TASK REQUIREMENTS: What is the number of lines below that include the string "good"? Provide that number alone.

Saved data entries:
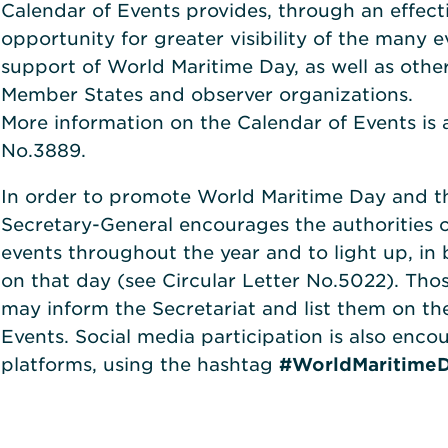
Calendar of Events provides, through an effect
opportunity for greater visibility of the many 
support of World Maritime Day, as well as other
Member States and observer organizations.
More information on the Calendar of Events is a
No.3889.
In order to promote World Maritime Day and th
Secretary-General encourages the authorities 
events throughout the year and to light up, in 
on that day (see Circular Letter No.5022). Thos
may inform the Secretariat and list them on t
Events. Social media participation is also encou
platforms, using the hashtag
#WorldMaritime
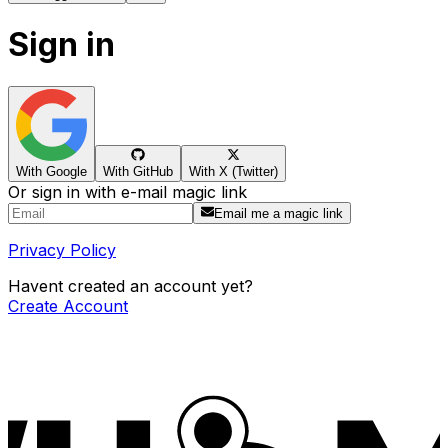
Sign in
With Google
With GitHub
With X (Twitter)
Or sign in with e-mail magic link
Email me a magic link
Privacy Policy
Havent created an account yet?
Create Account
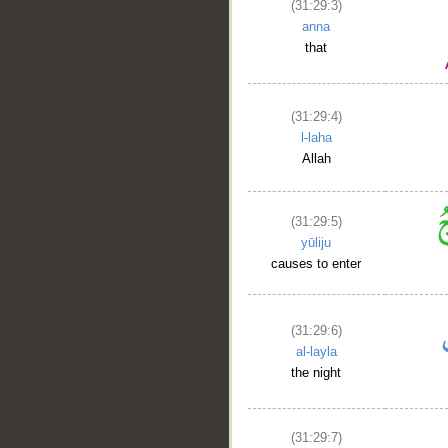
(31:29:3)
anna
that
(31:29:4)
l-laha
Allah
(31:29:5)
yūliju
causes to enter
(31:29:6)
al-layla
the night
(31:29:7)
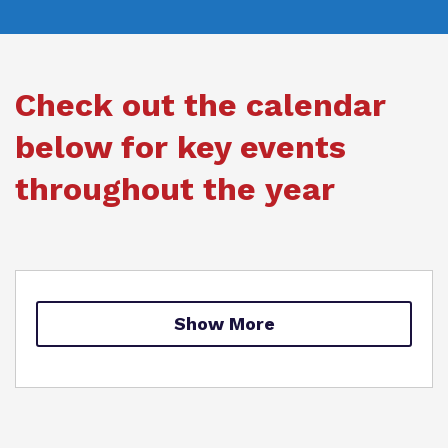
Our team
Renaissance
Referrals and admissions
Work for us
Clinical therapy
Check out the calendar
Proprietor
Careers
below for key events
Policies
Safeguarding
throughout the year
Show More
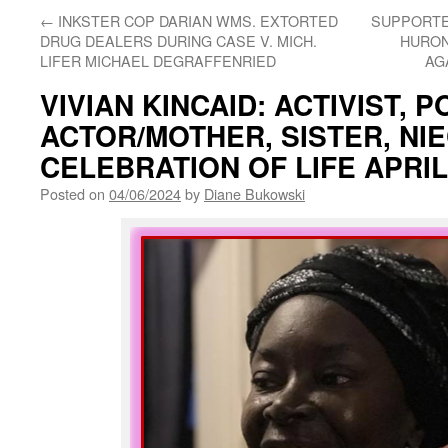
←
INKSTER COP DARIAN WMS. EXTORTED
SUPPORTE
DRUG DEALERS DURING CASE V. MICH.
HURON
LIFER MICHAEL DEGRAFFENRIED
AG
VIVIAN KINCAID: ACTIVIST, P
ACTOR/MOTHER, SISTER, NIE
CELEBRATION OF LIFE APRIL
Posted on
04/06/2024
by
Diane Bukowski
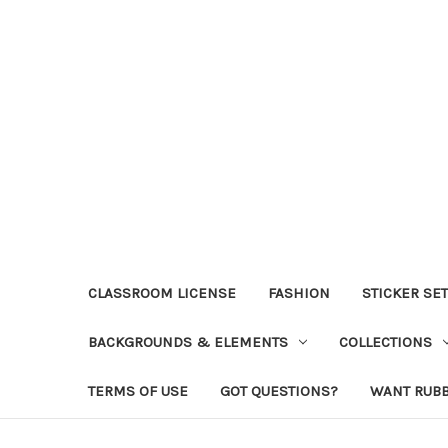
CLASSROOM LICENSE
FASHION
STICKER SE
BACKGROUNDS & ELEMENTS
COLLECTIONS
TERMS OF USE
GOT QUESTIONS?
WANT RUB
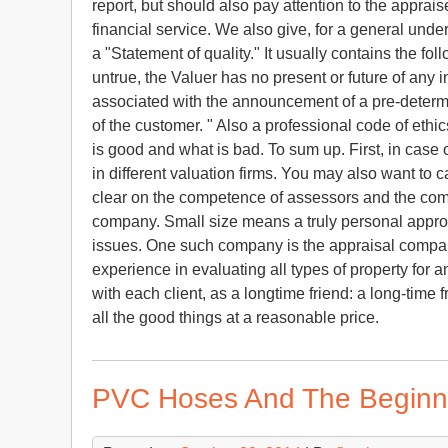
report, but should also pay attention to the appraise
financial service. We also give, for a general under
a "Statement of quality." It usually contains the foll
untrue, the Valuer has no present or future of any 
associated with the announcement of a pre-determin
of the customer. " Also a professional code of ethi
is good and what is bad. To sum up. First, in case
in different valuation firms. You may also want to c
clear on the competence of assessors and the comp
company. Small size means a truly personal approa
issues. One such company is the appraisal compa
experience in evaluating all types of property fo
with each client, as a longtime friend: a long-time f
all the good things at a reasonable price.
PVC Hoses And The Beginn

SOLUTION TO THIS TASK: 2